I trasgressori di genere finiscono così con l’introiettare un senso di disvalore generato sì dalla società eterosessista e genderista, ma anche tristemente riconfermato ed alimentato da una subcultura LGBT* che riproduce valori omotransfobici e figli del binarismo di genere.

Il canone di eterosomiglianza si fa peraltro sempre più incisivo man mano che la società civile apre alle nostre istanze, accettando un po’ di più quelli che fra noi sembrano ‘meno diversi’, e rafforzando il discrimine e la distanza fra LGBT* perbene da un lato e ‘cattive ragazze’ dall’altro.

Ma il nostro benessere e  la nostra qualità di vita non dovrebbero passare anche da un sano orgoglio per quelle peculiarità che ci rendono “divers*”, bell’aggettivo ormai soppresso dal lessico politically correct, rispetto al paradigma di genere e sessuale dominante?
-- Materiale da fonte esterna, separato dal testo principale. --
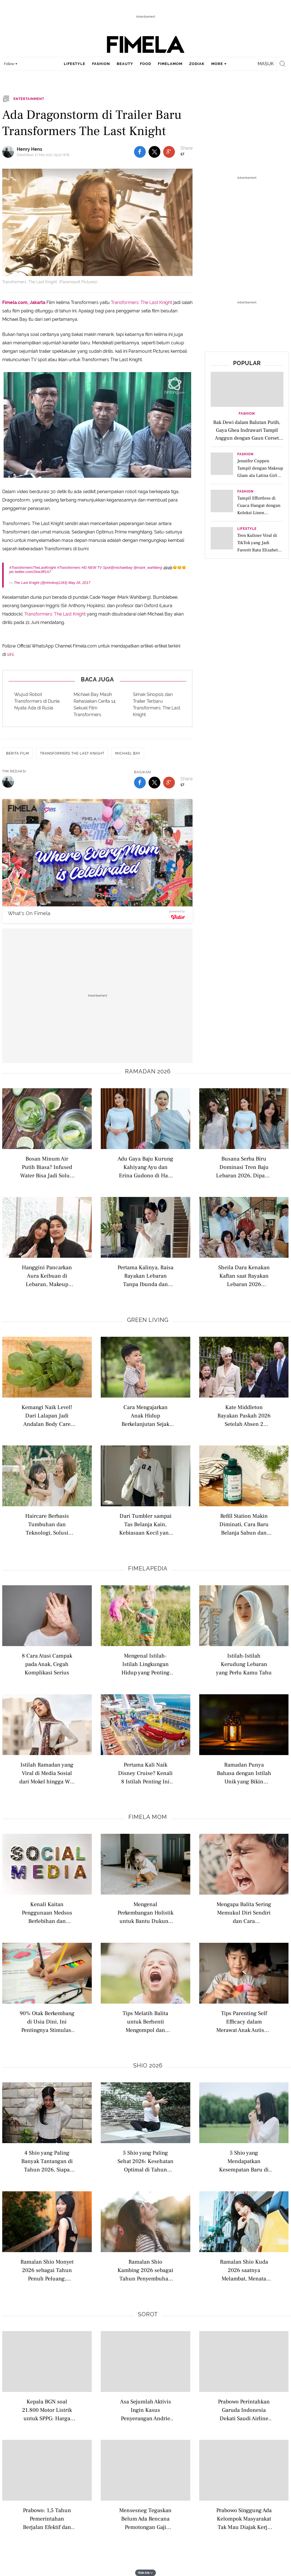 The width and height of the screenshot is (291, 2576). I want to click on Sheila Dara Kenakan Kaftan saat Rayakan Lebaran 2026 Bersama Keluarga Vidi Aldiano, so click(244, 1275).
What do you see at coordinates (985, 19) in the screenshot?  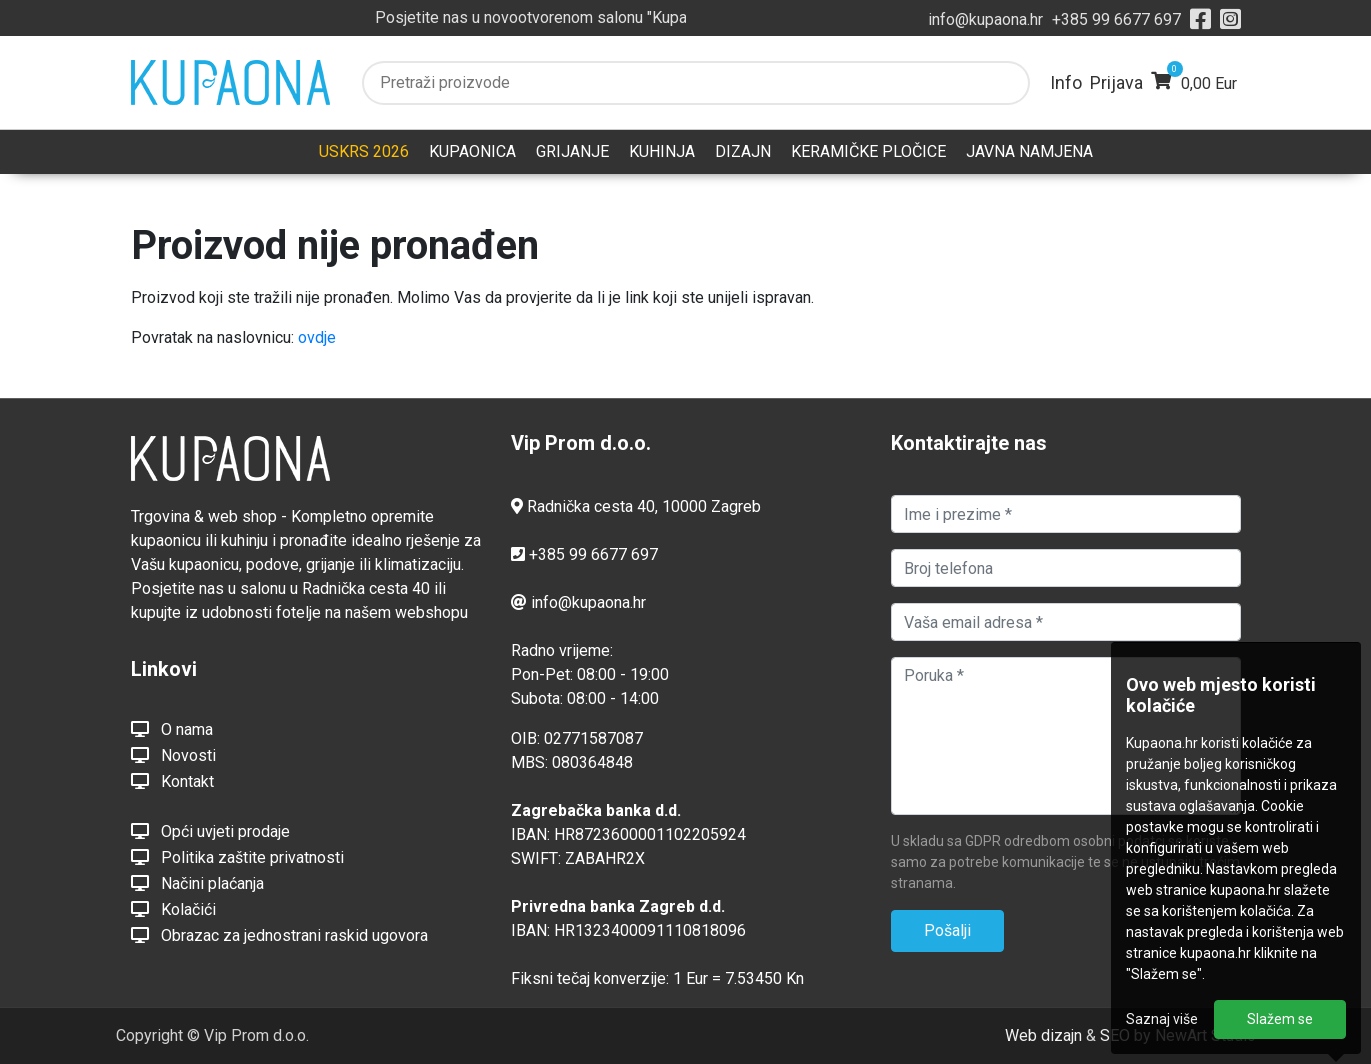 I see `info@kupaona.hr` at bounding box center [985, 19].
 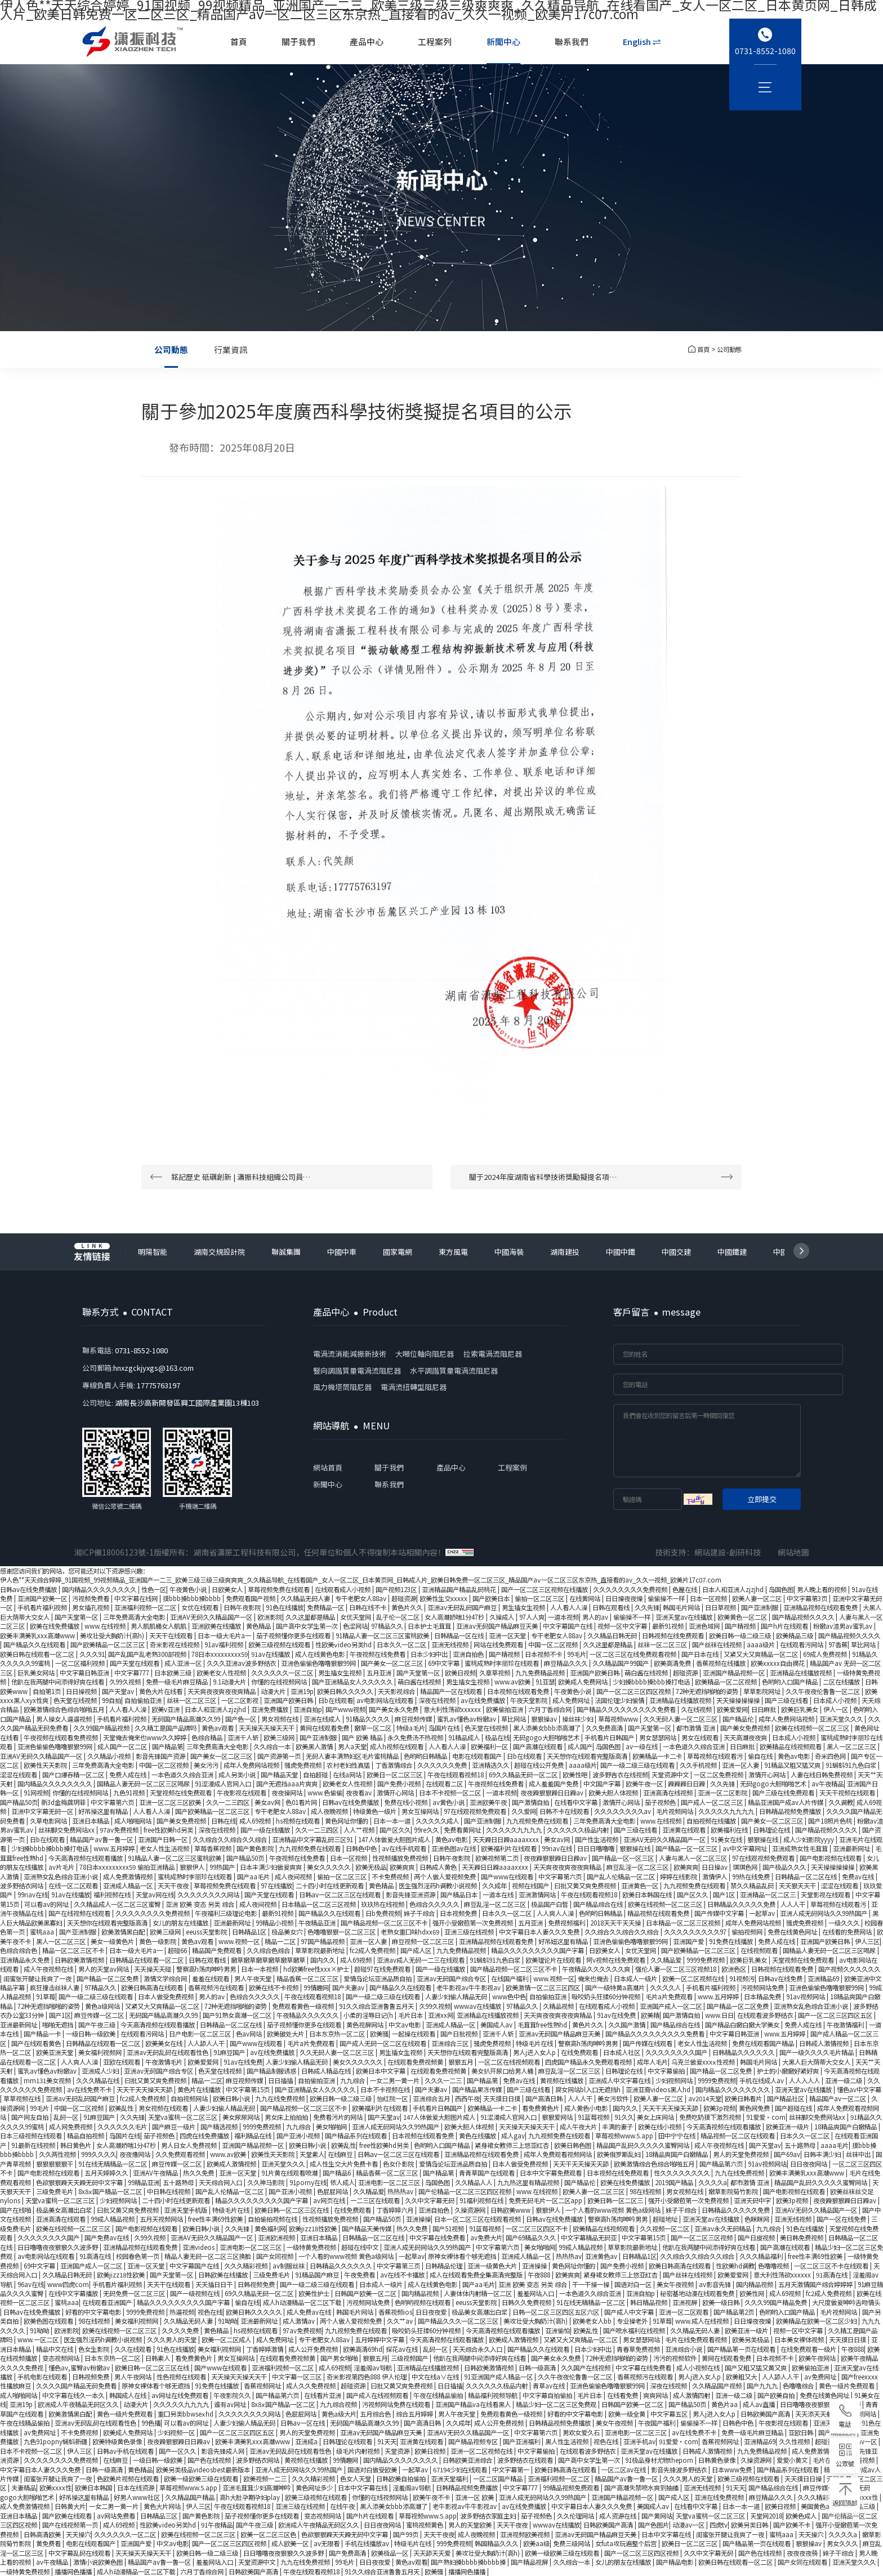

Quando uguaglianza nei diritti e pari opportunità sociali sono diventati sinonimo  di appiattimento, o peggio ancora, adeguamento delle nostre caratteristiche? Non dovremmo trasmettere la fierezza per le nostre differenze, anche e soprattutto quelle visibili, ai giovanissimi LGBT*, dando loro risorse e strumenti utili a riscattarsi da una cultura che è peraltro sempre più massificante e nemica delle differenze? Non dovremmo ricordare loro che ad essere maggiormente stigmatizzati nella nostra comunità sono proprio quelli che furono la punta di diamante di quel gruppo che, ormai più di quarant’anni fa, diede il via ai moti di Stonewall, e che la grande Sylvia Rivera non perdeva occasione per ricordare che “la scintilla della rivoluzione l’abbiamo cominciata noi checche, travestiti e puttane”?